Saved entries:
—————
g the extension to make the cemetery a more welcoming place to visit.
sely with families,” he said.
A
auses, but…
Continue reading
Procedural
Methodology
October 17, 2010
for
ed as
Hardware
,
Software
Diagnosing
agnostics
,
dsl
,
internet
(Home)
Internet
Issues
—————
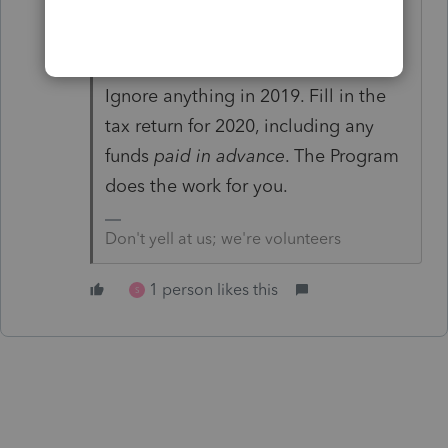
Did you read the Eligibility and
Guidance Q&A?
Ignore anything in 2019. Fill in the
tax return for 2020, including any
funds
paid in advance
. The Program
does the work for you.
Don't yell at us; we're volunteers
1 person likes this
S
—————
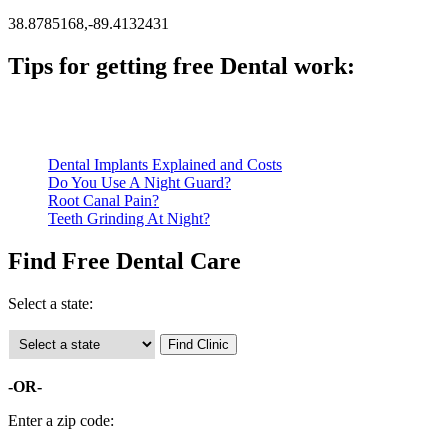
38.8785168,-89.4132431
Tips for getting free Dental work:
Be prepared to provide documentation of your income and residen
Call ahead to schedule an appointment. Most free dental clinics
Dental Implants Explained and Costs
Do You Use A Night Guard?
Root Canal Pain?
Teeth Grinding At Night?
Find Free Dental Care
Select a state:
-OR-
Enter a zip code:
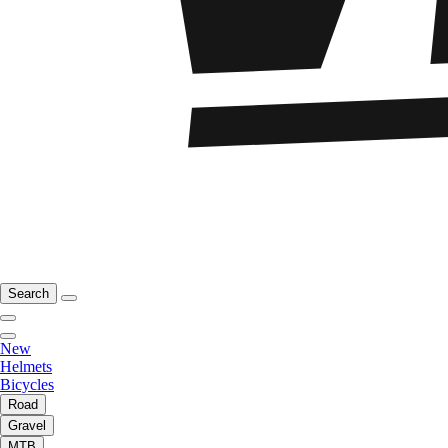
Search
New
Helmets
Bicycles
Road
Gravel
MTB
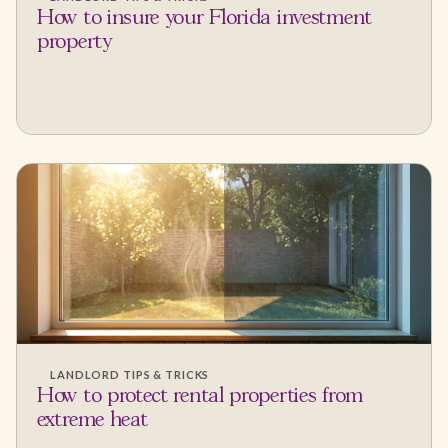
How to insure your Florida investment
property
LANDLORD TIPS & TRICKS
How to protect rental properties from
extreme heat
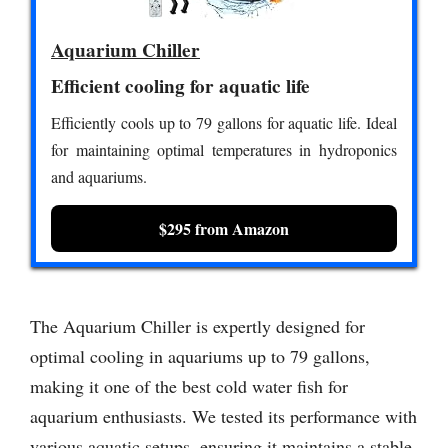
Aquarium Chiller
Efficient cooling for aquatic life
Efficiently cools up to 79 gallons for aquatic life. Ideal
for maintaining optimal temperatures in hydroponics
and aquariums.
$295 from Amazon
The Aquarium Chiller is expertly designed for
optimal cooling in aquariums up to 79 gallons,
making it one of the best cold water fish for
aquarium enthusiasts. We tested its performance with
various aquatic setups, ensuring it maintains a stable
—————
> What you need to do
Look above for the line with "The Aquarium Chiller is expertly designed for" and the line with "various aquatic setups, ensuring"; transcribe both and all lines in between, exactly, and nothing else.

> Task solution
The Aquarium Chiller is expertly designed for
optimal cooling in aquariums up to 79 gallons,
making it one of the best cold water fish for
aquarium enthusiasts. We tested its performance with
various aquatic setups, ensuring it maintains a stable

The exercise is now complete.